• Description of the task
Your answer is the lines below, exactly, from the one that contains "しかし放置してた期間も長かったので！" through the one that contains "Elle s'appelle Marie Tolno. Sur scè", both included.

• Extracted records
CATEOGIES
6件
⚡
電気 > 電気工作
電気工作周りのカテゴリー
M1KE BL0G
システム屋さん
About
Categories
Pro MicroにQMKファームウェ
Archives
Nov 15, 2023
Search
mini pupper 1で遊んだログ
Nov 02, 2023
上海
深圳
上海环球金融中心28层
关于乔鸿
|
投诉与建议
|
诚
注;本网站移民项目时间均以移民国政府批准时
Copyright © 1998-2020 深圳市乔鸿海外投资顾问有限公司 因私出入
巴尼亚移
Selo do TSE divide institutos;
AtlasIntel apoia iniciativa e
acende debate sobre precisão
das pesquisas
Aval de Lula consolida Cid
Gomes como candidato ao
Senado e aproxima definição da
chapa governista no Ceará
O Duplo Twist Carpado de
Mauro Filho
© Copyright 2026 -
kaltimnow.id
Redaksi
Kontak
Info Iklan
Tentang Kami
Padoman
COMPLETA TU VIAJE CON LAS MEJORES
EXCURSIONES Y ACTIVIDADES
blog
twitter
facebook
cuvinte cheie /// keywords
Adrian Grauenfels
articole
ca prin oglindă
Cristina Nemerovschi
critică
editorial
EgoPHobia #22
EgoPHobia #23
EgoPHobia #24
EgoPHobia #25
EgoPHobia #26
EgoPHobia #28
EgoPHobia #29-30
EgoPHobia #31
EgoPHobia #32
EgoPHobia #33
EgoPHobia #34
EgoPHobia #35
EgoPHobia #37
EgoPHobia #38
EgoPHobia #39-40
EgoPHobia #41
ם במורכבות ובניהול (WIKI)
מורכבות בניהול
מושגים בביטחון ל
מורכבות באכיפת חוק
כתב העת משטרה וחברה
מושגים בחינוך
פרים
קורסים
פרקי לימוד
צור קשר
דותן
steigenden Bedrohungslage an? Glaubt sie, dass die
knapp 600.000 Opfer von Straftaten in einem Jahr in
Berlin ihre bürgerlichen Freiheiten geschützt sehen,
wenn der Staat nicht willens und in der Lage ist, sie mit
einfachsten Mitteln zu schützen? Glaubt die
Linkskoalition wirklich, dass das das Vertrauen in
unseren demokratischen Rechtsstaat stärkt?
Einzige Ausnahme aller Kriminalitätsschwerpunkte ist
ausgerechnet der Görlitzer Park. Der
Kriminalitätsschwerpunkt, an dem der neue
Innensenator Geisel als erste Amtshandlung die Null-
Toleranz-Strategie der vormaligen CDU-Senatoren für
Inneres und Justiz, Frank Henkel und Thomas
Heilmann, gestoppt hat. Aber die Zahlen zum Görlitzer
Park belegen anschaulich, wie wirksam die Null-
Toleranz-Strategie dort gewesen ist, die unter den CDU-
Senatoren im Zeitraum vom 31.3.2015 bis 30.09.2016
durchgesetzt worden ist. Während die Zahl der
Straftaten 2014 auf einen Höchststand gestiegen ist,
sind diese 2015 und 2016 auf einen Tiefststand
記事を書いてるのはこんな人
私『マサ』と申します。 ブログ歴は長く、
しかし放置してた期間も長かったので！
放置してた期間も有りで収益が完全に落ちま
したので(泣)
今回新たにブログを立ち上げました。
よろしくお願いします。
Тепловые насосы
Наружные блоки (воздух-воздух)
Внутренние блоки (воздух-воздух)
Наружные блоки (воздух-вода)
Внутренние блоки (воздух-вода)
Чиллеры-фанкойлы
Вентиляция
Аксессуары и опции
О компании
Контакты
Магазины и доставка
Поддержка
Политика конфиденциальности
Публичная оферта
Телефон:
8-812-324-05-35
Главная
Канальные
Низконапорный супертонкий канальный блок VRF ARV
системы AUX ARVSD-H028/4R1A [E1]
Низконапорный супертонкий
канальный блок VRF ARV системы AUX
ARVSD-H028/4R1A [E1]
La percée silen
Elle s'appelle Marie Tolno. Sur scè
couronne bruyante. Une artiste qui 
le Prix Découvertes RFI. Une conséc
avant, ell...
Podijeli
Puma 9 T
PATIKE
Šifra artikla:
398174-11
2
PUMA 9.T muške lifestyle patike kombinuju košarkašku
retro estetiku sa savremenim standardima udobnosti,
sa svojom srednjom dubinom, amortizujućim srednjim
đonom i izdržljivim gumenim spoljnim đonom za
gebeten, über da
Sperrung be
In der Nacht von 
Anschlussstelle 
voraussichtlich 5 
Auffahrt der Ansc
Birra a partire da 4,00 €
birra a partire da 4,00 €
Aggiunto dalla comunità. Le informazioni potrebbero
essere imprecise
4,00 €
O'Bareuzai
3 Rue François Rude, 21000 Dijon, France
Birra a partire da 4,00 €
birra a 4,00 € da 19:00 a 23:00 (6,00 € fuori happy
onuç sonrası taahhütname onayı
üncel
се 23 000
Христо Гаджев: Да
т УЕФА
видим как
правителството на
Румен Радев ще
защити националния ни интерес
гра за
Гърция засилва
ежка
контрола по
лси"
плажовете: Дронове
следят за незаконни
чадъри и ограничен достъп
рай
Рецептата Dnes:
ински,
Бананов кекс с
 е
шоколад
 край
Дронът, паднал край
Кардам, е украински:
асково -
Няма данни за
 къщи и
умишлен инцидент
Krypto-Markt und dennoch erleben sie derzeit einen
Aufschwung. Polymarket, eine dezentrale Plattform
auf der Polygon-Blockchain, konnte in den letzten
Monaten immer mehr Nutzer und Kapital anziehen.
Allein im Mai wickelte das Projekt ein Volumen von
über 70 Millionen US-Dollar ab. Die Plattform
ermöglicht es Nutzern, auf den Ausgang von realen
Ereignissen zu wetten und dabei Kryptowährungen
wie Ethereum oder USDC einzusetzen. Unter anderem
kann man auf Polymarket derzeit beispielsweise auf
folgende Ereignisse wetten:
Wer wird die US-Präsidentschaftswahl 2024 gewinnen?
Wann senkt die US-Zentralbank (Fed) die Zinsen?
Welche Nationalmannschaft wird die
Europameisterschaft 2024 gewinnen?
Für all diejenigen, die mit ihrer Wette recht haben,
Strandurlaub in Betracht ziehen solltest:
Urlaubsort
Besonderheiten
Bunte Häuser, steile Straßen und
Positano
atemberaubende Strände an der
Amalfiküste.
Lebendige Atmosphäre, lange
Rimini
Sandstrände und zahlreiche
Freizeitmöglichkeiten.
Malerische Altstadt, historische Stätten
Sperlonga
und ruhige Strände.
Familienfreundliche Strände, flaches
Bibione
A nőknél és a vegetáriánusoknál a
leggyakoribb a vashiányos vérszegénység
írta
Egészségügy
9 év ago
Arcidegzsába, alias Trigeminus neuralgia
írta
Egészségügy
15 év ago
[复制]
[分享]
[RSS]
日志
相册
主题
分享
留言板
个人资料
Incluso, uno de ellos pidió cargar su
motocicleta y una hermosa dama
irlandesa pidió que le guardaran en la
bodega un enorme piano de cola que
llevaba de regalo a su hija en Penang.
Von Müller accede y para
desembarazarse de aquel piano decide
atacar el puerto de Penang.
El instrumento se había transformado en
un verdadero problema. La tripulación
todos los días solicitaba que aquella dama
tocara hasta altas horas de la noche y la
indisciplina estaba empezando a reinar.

• Written answer
しかし放置してた期間も長かったので！
放置してた期間も有りで収益が完全に落ちま
したので(泣)
今回新たにブログを立ち上げました。
よろしくお願いします。
Тепловые насосы
Наружные блоки (воздух-воздух)
Внутренние блоки (воздух-воздух)
Наружные блоки (воздух-вода)
Внутренние блоки (воздух-вода)
Чиллеры-фанкойлы
Вентиляция
Аксессуары и опции
О компании
Контакты
Магазины и доставка
Поддержка
Политика конфиденциальности
Публичная оферта
Телефон:
8-812-324-05-35
Главная
Канальные
Низконапорный супертонкий канальный блок VRF ARV
системы AUX ARVSD-H028/4R1A [E1]
Низконапорный супертонкий
канальный блок VRF ARV системы AUX
ARVSD-H028/4R1A [E1]
La percée silen
Elle s'appelle Marie Tolno. Sur scè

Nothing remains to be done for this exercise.